PREVALENCE OF CHRONIC OPIOID USE IN PATIENTS WITH PERIPHERAL ARTERIAL DISEASE UNDERGOING LOWER EXTREMITY INTERVENTIONS
GABRIELA VELAZQUEZ-RAMIREZ, JONATHAN KREBS, JEANNETTE STAFFORD, REBECCA UR, TIMOTHY CRAVEN, ANTHONY BLEYER, MATTHEW GOLDMAN, JUSTIN HURIE, MATTHEW EDWARDS
Wake Forest University School of Medicine, WINSTON-SALEM, NC
Opiate use, dependence, and the associated morbidity and mortality are major current public health problems in the United States. Little is known about patterns of opioid use in patients with peripheral arterial disease (PAD). The purpose of this study was to identify the prevalence of chronic preoperative and postoperative prescription opioid use in patients with PAD. A secondary aim was to determine the demographic, comorbid conditions, and operative characteristics associated with chronic opioid use.

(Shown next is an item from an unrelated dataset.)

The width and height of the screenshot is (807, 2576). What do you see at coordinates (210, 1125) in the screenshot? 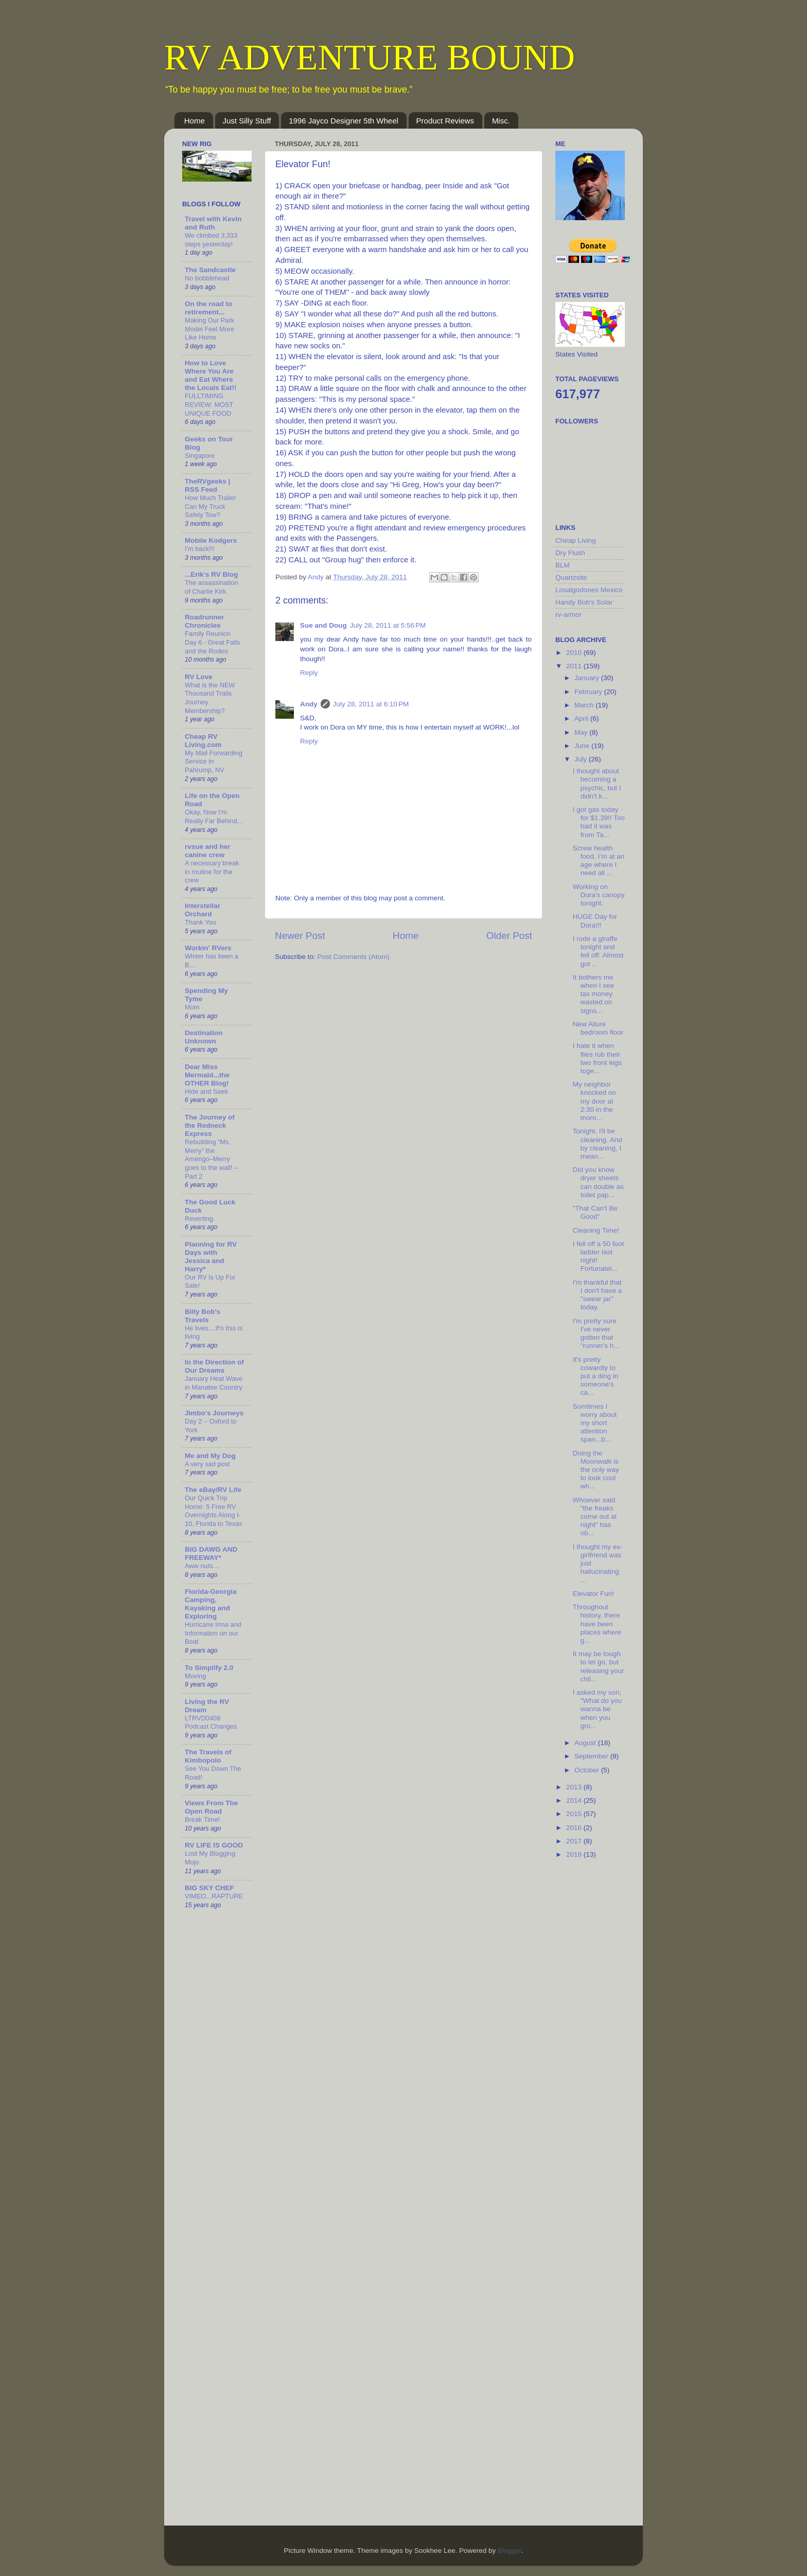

Using a single-institution database of patients with PAD undergoing open or endovascular lower extremity intervention from 2013-2014, data regarding opiate use and associated conditions were abstracted for analysis. Preoperative (PreCOU) and postoperative chronic opioid use (PostCOU) were defined as consistent opioid prescription filling in the three months before and after the index procedure, respectively. Opioid prescription filling was assessed using the North Carolina Controlled Substance Reporting System. Demographics, comorbid conditions, other adjunct pain medication data, and operative characteristics were abstracted from our institutional electronic medical record. Associations with PreCOU were evaluated using t-test, Wilcoxon test, or two sample median test (continuous), or chi-square or Fisher’s exact test (categorical).
207 patients undergoing open or endovascular revascularization for claudication or critical limb ischemia were identified for analysis. Mean age was 64.8 years and 36% were female. Claudication was the indication for revascularization in 26% of patients and CLI was the indication in 74% of patients. Median preoperative ABI was 0.50.
Seventy patients (34%) met the definition for PreCOU. PreCOU was associated with female gender, history of chronic musculoskeletal pain, benzodiazepine use, and self-reported illicit drug use. Less than 50% of patients reported use of non-opiate adjunct pain medications. No association was observed between PreCOU and pre or postoperative ABI, operative indication or number of prior lower extremity interventions.
Following revascularization, median ABI was 0.88. PreCOU was not associated with significant differences in postoperative complications, length of stay, or mortality. Overall, 72 patients (35%) met the definition for PostCOU, 14 of whom had no history of preoperative chronic opiate use. Eleven patients with PreCOU did not demonstrate PostCOU.
Chronic opiate use was common in patients with PAD with a prevalence of approximately 35%, both prior to and following revascularization. Revascularization was associated with a termination of chronic opiate use in less than 20% of patients with PreCOU. Additionally, 10% of patients who did not use opiates chronically before their revascularization did so afterwards.
Patients with PAD requiring intervention represent a high risk group with regards to chronic opiate use. Increased diligence in identifying opioid use among PAD patients and optimizing the use of non-narcotic adjunct pain medications may result in a lower prevalence of chronic opiate use and its attendant adverse effects.